Progress We introduced a series of research efforts to advance the intraoperative application of optical coherence imaging. Vascular characteristics are an important basis for intraoperative pathological assessment. We first introduced OCT angiography with adaptive multi-time intervals, which proposes a time-efficient scanning protocol by adaptive optimization of the weights of different time-interval B-scan angiograms. This novel OCTA technique achieved better performance, with a visible vascular density increase of approximately 67% and a signal-to-noise ratio enhancement of approximately 11.6% (Figs. 2 and 3). In the context of intraoperative applications, we introduced robot-assisted OCTA, which integrated a high-resolution OCT system with a 6-degree of freedom robotic arm (Fig. 4). Robot-assisted OCTA can achieve wide-field imaging of artificially determined scanning paths. High-resolution vascular imaging of the mouse brain by robot-assisted OCTA successfully confirmed the effect of unevenly distributed resolution and fall-off caused by the large-curvature sample (Fig. 5). Thereafter, we introduced a microscope-integrated OCT system that can be well integrated with current intraoperative equipment and does not need to pause the surgical process (Figs. 6 and 7). Providing real-time tissue depth information to a doctor can help improve their decision-making ability in delicate surgical procedures such as ophthalmology and nervous system surgery. Intraoperative three-dimensional (3D) real-time imaging requires an OCT system with high imaging and processing speeds. Thereafter, we introduced the 10.3 MHz ultra-high speed scanning laser with stretch pulse mode-locked based on polarization isolation (Fig. 8), which employs a simple and low-cost approach to suppress the transmitted light and achieves an effective duty cycle of ～100% with only one CFBG and no need for intra-cavity semiconductor optical amplifier (SOA) modulation, extra-cavity optical buffering, and post amplification (Fig. 9). Real-time 3D OCT imaging is necessary for practical intraoperative applications, and a series of studies have been conducted to achieve this goal. A home-built 3.28 MHz FDML based OCT system combined with GPUs (NVIDIA, GeForce GTX690, and GeForce GTX680, USA) achieved real-time processing and visualization of 3D OCT data (Fig. 10). The imaging range and longitudinal resolution can be flexibly adjusted by changing the spectral range of the output.
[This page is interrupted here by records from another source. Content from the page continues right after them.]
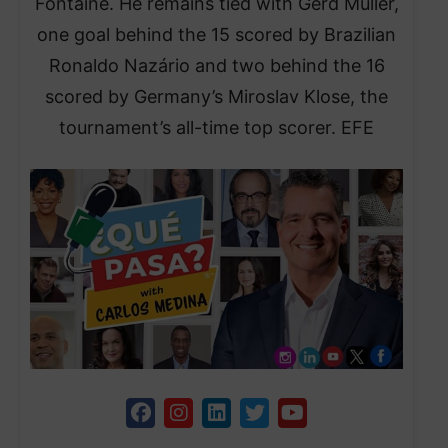
Fontaine. He remains tied with Gerd Müller,
one goal behind the 15 scored by Brazilian
Ronaldo Nazário and two behind the 16
scored by Germany’s Miroslav Klose, the
tournament’s all-time top scorer. EFE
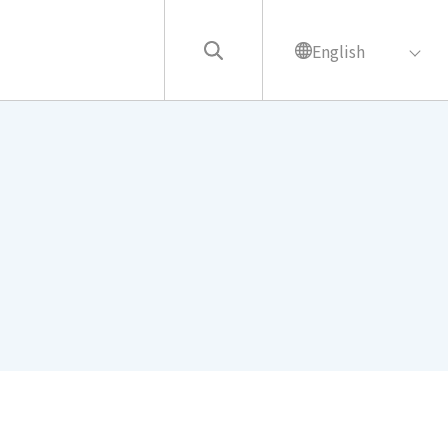
English
繁中
English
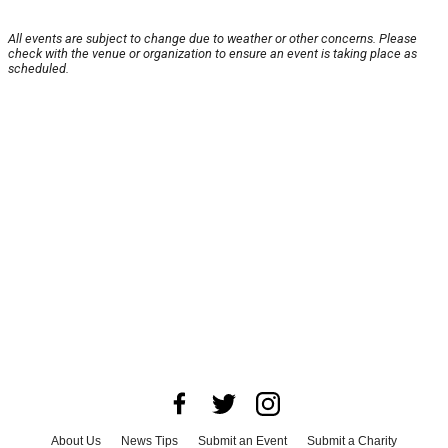
All events are subject to change due to weather or other concerns. Please
check with the venue or organization to ensure an event is taking place as
scheduled.
About Us
News Tips
Submit an Event
Submit a Charity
Although OCT offers high-quality structural and vascular imaging, it lacks cellular resolution, which limits detailed tumor analysis. Dynamic full-field OCT (D-FFOCT) is an optically active rapid pathological imaging technology based on array interference detection that captures subcellular metabolic motion at millisecond temporal and nanometer spatial scales, and significantly enhances tumor diagnostics by providing detailed insights beyond conventional OCT capabilities (Fig. 11). Normal and diseased tissues can be accurately distinguished by analyzing the temporal characteristics of dynamic signals, such as amplitude, frequency, and standard difference. Through the use of high-power objective lenses and broadband light sources, the resolution can reach sub-microns, and as an imaging tool for intraoperative tissue sections, it is fast, easy (no freezing or staining is required), and highly accurate. Freshly isolated mouse brain glioma sections were imaged using the D-FFOCT system, which showed a clear boundary, distinct cell structure, and dynamic intensity between the glioma and normal brain tissue (Fig. 12).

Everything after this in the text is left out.